Their Macklowe-like strategy: to rake in office properties on highly leveraged loans, wait for rents to rise, and sell the buildings at a profit within two years.
But the market’s crash has left the new kid on the block more bruised than his older rivals. Indeed, the nine-year-old company acquired its taste for risk at precisely the wrong time. They bought 28 office properties around the country in 2006 and 2007, at prices that critics argued were too high even then, in contrast to only nine office properties bought from 2001 through 2003.
“The new players in the industry are the ones who really have been hit the hardest,” said New York City corporate and real estate attorney Edward A. Mermelstein. “Their exposure is just so much greater because most of their acquisitions happened within a short period of time.”

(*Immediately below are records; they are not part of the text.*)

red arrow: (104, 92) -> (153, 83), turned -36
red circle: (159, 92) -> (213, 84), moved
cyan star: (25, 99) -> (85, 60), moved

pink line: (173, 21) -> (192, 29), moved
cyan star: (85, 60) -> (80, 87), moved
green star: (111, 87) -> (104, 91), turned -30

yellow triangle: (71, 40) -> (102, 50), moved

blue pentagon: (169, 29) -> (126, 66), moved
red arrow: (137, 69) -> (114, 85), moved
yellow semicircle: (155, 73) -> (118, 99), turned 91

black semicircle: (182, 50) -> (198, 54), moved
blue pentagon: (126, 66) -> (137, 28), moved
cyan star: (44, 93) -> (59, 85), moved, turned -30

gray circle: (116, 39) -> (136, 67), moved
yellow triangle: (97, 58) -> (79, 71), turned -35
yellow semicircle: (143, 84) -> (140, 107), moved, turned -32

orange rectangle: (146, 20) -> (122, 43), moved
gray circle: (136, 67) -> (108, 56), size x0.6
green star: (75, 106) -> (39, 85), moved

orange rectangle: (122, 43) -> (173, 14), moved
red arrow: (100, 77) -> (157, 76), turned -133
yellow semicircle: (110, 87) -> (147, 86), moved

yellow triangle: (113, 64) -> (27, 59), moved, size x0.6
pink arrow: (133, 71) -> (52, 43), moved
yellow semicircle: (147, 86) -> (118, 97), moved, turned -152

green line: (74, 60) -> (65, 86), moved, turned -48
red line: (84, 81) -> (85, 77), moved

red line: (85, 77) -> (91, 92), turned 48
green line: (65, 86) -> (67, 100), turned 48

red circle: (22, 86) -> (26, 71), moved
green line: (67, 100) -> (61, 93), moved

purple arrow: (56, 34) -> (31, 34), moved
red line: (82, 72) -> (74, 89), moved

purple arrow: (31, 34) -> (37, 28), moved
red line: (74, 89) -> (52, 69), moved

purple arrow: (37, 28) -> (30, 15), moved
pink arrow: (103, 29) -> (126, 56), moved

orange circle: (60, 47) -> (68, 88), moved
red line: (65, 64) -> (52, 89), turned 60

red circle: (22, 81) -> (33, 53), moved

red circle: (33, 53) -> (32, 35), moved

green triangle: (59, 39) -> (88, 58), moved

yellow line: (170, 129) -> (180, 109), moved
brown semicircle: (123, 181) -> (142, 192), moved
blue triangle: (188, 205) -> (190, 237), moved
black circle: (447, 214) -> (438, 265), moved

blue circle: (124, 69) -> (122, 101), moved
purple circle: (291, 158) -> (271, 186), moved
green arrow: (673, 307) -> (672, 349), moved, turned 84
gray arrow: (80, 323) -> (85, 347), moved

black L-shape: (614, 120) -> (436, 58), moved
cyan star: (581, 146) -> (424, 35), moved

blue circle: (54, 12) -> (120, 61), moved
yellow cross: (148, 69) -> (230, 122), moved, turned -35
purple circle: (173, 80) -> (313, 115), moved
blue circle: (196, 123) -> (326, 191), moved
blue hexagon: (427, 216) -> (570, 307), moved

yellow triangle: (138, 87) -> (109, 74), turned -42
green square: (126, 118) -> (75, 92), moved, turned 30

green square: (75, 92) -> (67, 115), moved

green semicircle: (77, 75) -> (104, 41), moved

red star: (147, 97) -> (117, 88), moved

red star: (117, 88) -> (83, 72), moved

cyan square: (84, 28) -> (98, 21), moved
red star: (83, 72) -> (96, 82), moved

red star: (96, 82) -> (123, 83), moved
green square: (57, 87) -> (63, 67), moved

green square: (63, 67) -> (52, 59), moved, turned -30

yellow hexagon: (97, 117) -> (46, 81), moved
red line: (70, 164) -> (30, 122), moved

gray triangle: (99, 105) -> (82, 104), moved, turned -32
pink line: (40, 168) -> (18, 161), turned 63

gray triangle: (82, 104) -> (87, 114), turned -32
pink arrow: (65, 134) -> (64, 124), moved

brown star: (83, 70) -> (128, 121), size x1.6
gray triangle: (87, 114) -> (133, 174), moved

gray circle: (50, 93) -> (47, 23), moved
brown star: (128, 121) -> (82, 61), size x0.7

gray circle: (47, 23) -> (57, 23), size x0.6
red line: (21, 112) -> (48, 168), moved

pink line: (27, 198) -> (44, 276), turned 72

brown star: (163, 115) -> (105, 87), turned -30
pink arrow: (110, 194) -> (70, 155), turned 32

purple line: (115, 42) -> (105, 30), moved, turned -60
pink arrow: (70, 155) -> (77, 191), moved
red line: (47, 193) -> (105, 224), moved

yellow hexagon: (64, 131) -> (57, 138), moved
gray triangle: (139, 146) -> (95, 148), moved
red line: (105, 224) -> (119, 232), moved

Mr. Mermelstein added that more well-established real estate players had wised up after going through the last few down cycles, since they understand that “once you leverage above 50, 60 percent, you’re possibly going to expose yourself.”
Now, Broadway has defaulted on short-term loans for over a dozen buildings, and two of their properties have been foreclosed. To make matters worse, Broadway’s primary lender for many of these buildings—such as 10 properties, including one in New York, bought on May 15, 2007, alone—was Lehman Brothers. The question now is whether they can raise the necessary capital to pay off their loans and survive.
“There’s no question Scott’s business model was very much living on the edge,” said Real Capital Analytics’ managing director Dan Fasulo. “Obviously, he got stuck without a chair when the music stopped.”
SELLING MAY BE THE only way Broadway can raise the necessary capital to pay off their short-term loans, which are coming due for three office properties in spite of a recent deal struck with Lehman, according to Real Capital Analytics: 280 Park Avenue, the Park Avenue Atrium, and the Union Bank of California Center in Seattle (340 Madison is also potentially troubled).
Their current properties are worth only a fraction of what Broadway purchased them for. Although Broadway’s James Hennessy described his timing to buy 500 West Monroe in Chicago in July 2007 for $336.7 million as “ideal,” the property is now worth only $63 million. (Broadway barely avoided foreclosure on the building, which is one-fourth vacant, by striking a deal with lenders, after defaulting on a loan in February 2009.) And 280 Park Avenue—which they bought for $1.25 billion in November 2007, using a $1.1 billion loan—is now worth only one-tenth of what Broadway bought it for: $147 million.